Johnson's bad habits finally caught up with him last July, when he announced he was taking a "leave of absence" to address "personal challenges." Two days later SI senior writer Michael Bamberger reported on GOLF.com that Johnson had failed the third drug test of his career. Bamberger's highly placed confidential source had access to PGA Tour documents that spelled out the timing of the failed tests and the drugs in question (marijuana in 2009, cocaine in '12 and '14). Johnson was facing a six-month suspension that was satisfied by his leave, a game of semantics that was useful in preserving his lucrative endorsement portfolio, which at the time was estimated at $5 million a year.

Still, Johnson's nonsuspension suspension seemed to be the first time in his career he was being held accountable for his actions. (In 2012, following the second failed test, he missed the Masters during an 11-week hiatus, an absence Johnson insisted was the result of being injured in a JetSki incident.) When he returned to action in February—almost six months to the day after he had left—Johnson said all the right things, to SI and others, about having matured. He seemed excited about the responsibilities of fatherhood. In March, in his fifth start back, he won the biggest tournament of his career, the WGC at Doral. It offered an easy tale of redemption that the media spooned up, but there was a dark lining. In the victor's press conference Bamberger asked Johnson if he had ever failed a drug test. Johnson offered a two-word answer: "No. Thanks."

Once again Johnson was skating by. Harry Vardon won a U.S. Open long before the modern media age—115 years ago, to be precise—but he had a fundamental understanding of golf's inner battle. "For this game," Vardon once said, "you need, above all things, to be in a tranquil frame of mind." Alone between the ropes, watched by the world, Johnson radiates an admirable insouciance, but something is clearly holding him back despite his manifold physical gifts. Spieth put his finger on it on Sunday night when he was asked if prevailing at golf's biggest events comes down to technique or character.

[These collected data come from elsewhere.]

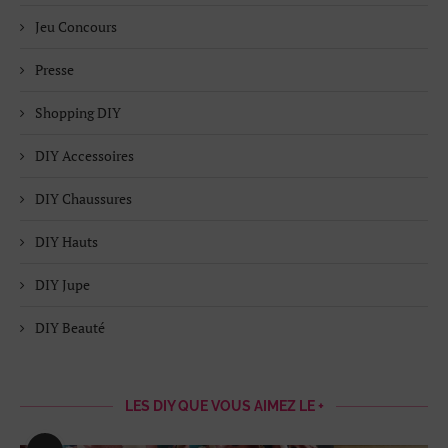
Jeu Concours
Presse
Shopping DIY
DIY Accessoires
DIY Chaussures
DIY Hauts
DIY Jupe
DIY Beauté
LES DIY QUE VOUS AIMEZ LE +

"I think both have to be there," he said.

Does the stress of major championships reveal who a person really is?

"I think a little bit, yeah," Spieth said. "Or at least you can then see exactly what it all means to somebody."

Those close to Johnson have always marveled at his ability to rebound from disappointment. As he was signing his scorecard, Paulina stood nearby, wiping away tears from behind her aviator shades. Wayne paced in circles. "I'm so upset for him," said the Great One of his future son-in-law. "He played his heart out. He was up, he was down, he was back in it, then it was gone. It stings."

When Johnson finally emerged, he was the only one smiling. He took Paulina by the hand, saying, "Hey, babe, come with me." They disappeared into the night.

Maybe Johnson can find what's missing at the Old Course. After all, it agreed with another massively talented bomber with a checkered past, John Daly. But St. Andrews is usually the domain of golf royalty. Jones, Nicklaus (twice), Seve Ballesteros, Nick Faldo and Woods (twice) are among those who have won the claret jug there. The quirky, craggy old links demands creativity, which makes it perfect for the new U.S. Open champ. As Spieth said in his charming way on Sunday, "I've proven to myself that I can win on a British-style golf course. Now I take it to the truest British-style golf course of any in the world."

Spieth joins Craig Wood, Ben Hogan, Arnold Palmer, Nicklaus and Woods in winning the Masters and the U.S. Open in the same year; only Hogan, in 1953, went on to take the British Open. Spieth departed Chambers Bay looking to make more history. The man he vanquished walked away still trying to find himself.